È significativa l’immigrazione rispetto alla crisi strutturale del modello economico vigente? È significativa rispetto ad un conflitto lavorativo e ad un gesto violento di un lavoratore licenziato? È possibile che mezzo paese faccia una bandiera del rifiutare qualunque tipo di integrazione? È possibile che mezzo paese si senta oltraggiato dall’idea che i compagni di scuola dei propri figli possano essere uguali ai loro?

È possibile che perfino gli stupri, perfino la follia, come nel caso di Niguarda, debbano avere un colore e che tale colore possa essere strumentalizzato per campagne d’odio? È possibile che sia necessario specificare che l’assassino è italiano quasi come un’attenuante culturale mentre se l’assassino è ghanese o rumeno questa è un’aggravante per l’allarme sociale che il suo gesto individuale crea? È possibile che tutti, destra e sinistra, di fronte ad alcuni reati comuni, commessi indifferentemente da italiani e stranieri, guardino con speranza all’origine del delinquente, i primi per lasciar sfogare la loro foia di odio, i secondi per tirare un sospiro di sollievo?

È possibile che l’agenda pubblica di questo paese sia da vent’anni incatenata -legittimandola- alla turba mentale dei razzisti che ogni volta che incontrano un essere umano stanno a misurarne i tratti somatici, il colore della pelle, l’accento, per poi scaricarvi contro la loro frustrazione? È possibile non vedere chi capitalizza giorno per giorno i dividendi politici di queste campagne d’odio in termini di conservazione sociale? Son passati molti anni da quando l’MSI faceva campagne allo slogan «prima gli italiani» e un po’ meno dal retorico fardello dell’uomo bianco dell’«aiutiamoli a casa loro» leghista. Oggi -dopo vent’anni di nessuna integrazione- tutti i veli sono caduti. Le classi dirigenti non hanno redistribuito tra italiani e non hanno aiutato nessuno a casa loro. Hanno continuato ad usare l’immigrazione -fomentando odio, livore, dolore, ingiustizia- per sviare l’opinione pubblica dal prendere atto che il loro unico progetto è dividere le classi popolari nazionali e immigrate, che hanno esattamente gli stessi interessi e sono artificialmente tenute da due parti diverse della barricata, per continuare a imperare.
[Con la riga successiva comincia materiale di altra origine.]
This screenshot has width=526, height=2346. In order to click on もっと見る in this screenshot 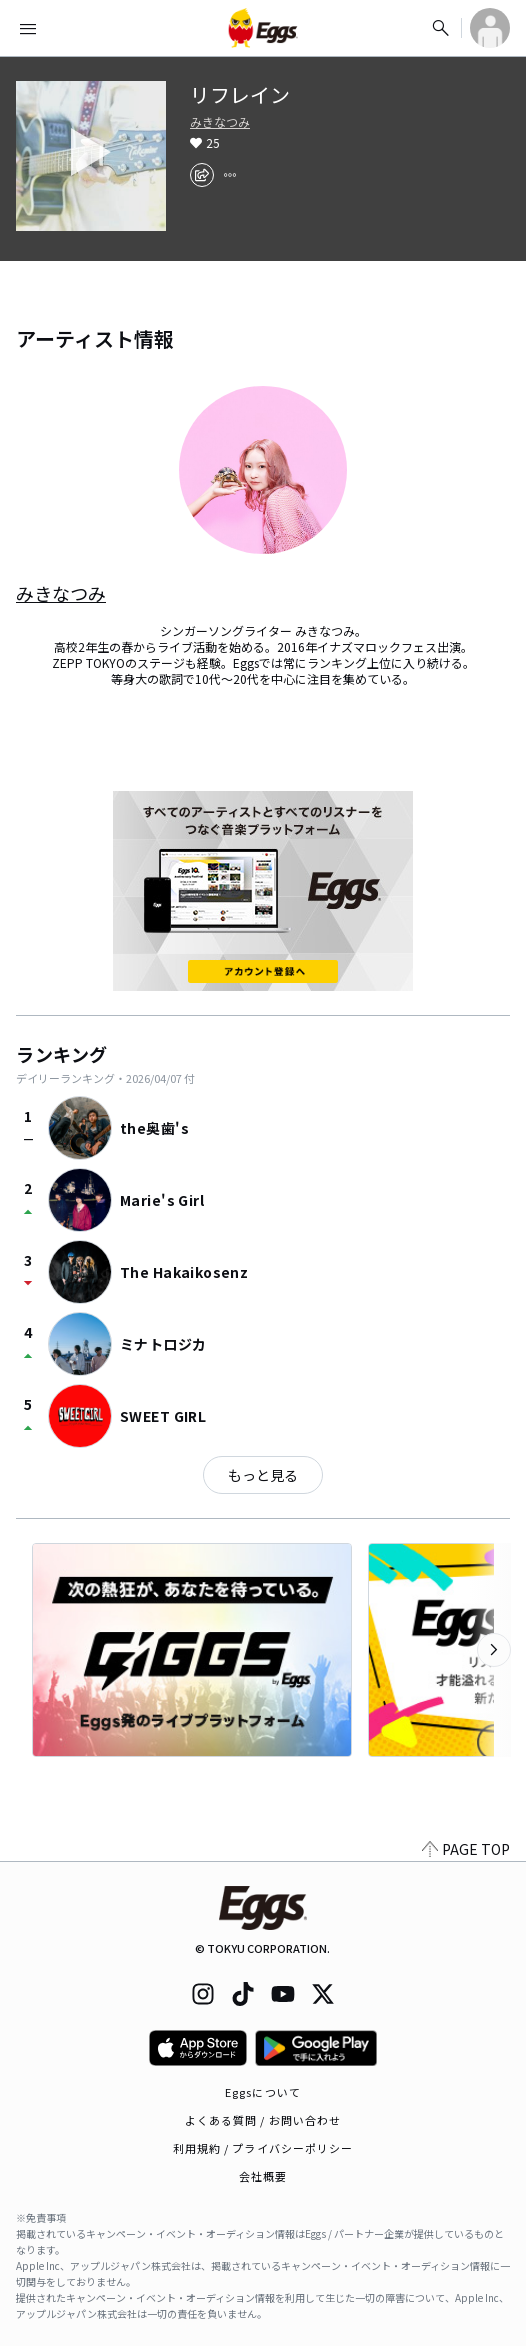 , I will do `click(263, 1475)`.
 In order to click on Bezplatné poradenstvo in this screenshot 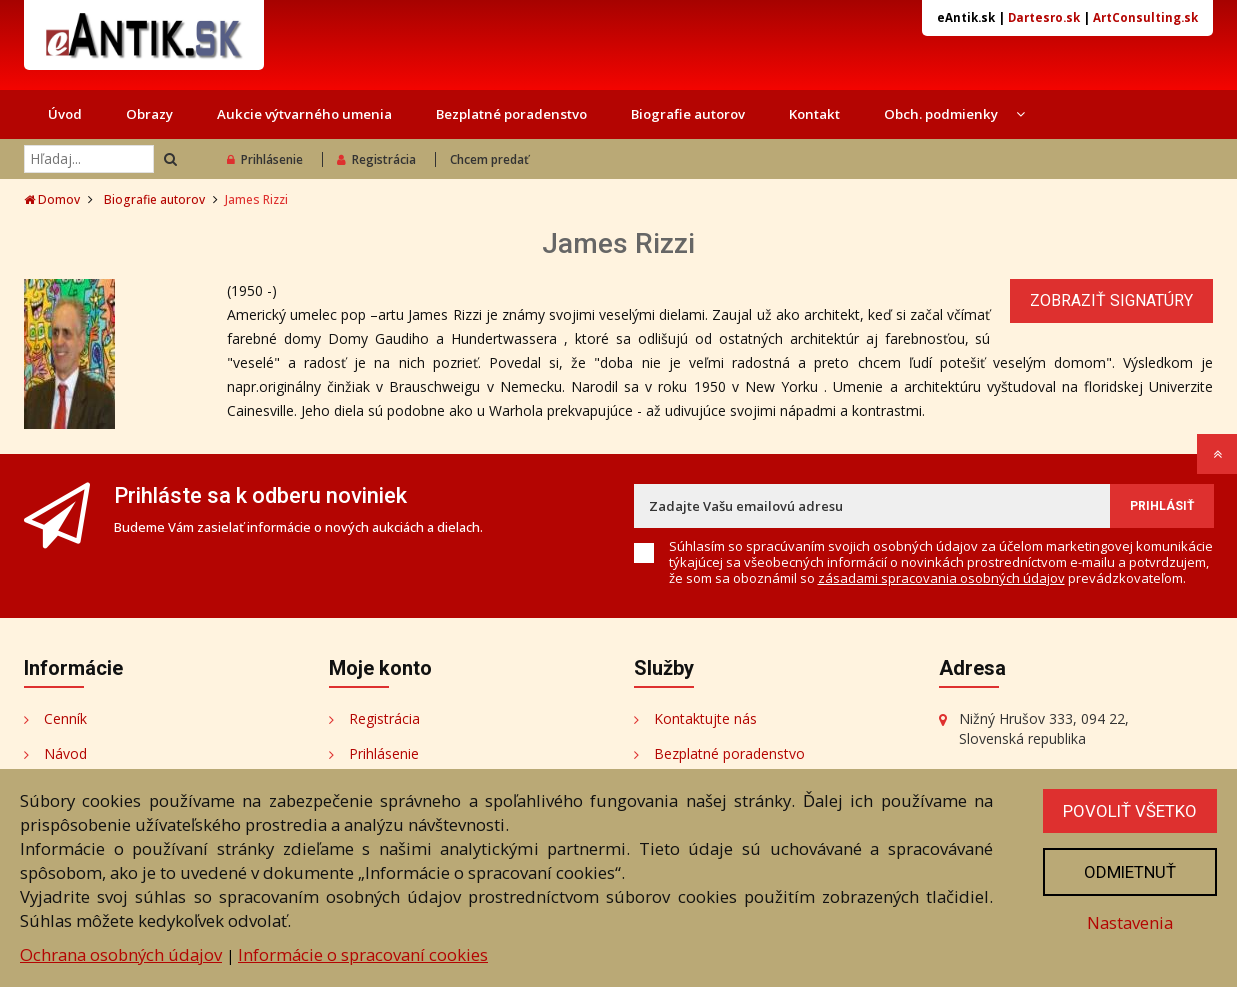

Fino a quando non avremo messo in un angolo, completamente delegittimato, messo a tacere -perché il razzismo NON è libertà d’espressione- ogni laido livore, ogni strumentalizzazione, ogni sillaba pronunciata dai nostri ku-klux-klan in camicia verde o nera per coprire gli interessi dei colletti bianchi, non riusciremo neanche a cominciare a parlare d’integrazione. E senza integrazione questo paese non si salverà mai.